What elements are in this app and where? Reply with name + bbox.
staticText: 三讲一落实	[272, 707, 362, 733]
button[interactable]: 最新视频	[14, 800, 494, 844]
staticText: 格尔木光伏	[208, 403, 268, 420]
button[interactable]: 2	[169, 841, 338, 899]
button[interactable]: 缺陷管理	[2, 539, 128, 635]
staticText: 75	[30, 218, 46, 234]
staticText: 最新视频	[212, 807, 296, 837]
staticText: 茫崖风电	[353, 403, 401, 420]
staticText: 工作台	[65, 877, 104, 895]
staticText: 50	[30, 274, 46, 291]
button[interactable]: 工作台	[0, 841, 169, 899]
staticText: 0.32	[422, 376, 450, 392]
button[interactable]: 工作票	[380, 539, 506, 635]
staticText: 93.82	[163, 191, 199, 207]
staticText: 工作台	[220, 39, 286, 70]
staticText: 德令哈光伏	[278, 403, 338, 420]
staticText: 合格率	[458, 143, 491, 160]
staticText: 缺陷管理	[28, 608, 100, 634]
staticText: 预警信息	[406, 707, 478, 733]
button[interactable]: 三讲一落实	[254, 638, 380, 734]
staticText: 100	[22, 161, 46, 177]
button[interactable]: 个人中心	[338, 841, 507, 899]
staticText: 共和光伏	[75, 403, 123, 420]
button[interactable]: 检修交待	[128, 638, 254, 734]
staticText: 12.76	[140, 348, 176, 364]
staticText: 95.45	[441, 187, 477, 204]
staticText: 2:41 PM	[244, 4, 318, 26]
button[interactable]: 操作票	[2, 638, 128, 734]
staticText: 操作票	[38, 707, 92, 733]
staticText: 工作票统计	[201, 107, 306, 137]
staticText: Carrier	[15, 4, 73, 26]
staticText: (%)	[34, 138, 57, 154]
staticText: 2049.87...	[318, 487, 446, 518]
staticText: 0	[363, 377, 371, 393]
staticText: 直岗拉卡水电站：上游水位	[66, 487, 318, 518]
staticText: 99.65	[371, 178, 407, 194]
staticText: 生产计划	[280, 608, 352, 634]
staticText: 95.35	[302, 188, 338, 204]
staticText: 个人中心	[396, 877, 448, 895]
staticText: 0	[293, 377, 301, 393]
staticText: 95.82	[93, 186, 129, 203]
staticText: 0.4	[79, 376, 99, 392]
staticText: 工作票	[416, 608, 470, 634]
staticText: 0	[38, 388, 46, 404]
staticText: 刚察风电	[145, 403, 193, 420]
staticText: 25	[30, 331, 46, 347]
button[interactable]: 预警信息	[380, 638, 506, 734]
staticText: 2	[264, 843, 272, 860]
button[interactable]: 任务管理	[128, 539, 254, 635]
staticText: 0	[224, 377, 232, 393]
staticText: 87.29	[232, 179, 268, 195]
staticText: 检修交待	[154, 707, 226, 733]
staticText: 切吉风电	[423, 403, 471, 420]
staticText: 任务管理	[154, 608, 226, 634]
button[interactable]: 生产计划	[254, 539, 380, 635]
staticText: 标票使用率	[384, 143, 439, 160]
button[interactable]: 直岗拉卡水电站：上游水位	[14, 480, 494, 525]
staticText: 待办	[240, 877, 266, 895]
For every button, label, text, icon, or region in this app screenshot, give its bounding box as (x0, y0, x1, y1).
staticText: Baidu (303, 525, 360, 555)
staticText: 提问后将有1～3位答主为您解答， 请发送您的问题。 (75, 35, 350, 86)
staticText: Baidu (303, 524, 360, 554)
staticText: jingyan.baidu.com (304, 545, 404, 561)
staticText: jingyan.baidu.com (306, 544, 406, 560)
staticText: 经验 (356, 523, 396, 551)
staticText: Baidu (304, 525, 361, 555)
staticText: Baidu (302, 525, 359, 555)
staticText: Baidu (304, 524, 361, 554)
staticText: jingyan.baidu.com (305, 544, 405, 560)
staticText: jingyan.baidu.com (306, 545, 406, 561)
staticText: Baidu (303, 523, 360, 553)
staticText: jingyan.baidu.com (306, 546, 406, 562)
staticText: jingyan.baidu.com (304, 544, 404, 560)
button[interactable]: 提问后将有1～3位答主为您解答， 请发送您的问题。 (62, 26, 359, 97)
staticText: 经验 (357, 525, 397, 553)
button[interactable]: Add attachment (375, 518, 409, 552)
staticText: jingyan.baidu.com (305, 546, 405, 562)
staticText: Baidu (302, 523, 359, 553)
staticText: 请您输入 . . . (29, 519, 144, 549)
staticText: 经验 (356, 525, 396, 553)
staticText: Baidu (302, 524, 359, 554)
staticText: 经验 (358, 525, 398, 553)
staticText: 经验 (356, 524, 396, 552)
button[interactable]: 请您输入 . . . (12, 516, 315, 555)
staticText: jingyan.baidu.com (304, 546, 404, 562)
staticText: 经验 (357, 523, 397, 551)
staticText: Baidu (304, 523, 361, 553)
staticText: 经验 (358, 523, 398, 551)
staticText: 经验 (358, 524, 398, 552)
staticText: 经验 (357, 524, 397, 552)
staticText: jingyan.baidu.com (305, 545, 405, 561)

◆ ◆ ◆ ◆ ◆ ◆ ◆

■ **Try it**
Go over the listing above and copy out each line that includes "this".

■ **Reply**
What elements are in this app and where? Reply with name + bbox.
For every button, label, text, icon, or region in this app screenshot, give its bounding box as (x0, y0, x1, y1).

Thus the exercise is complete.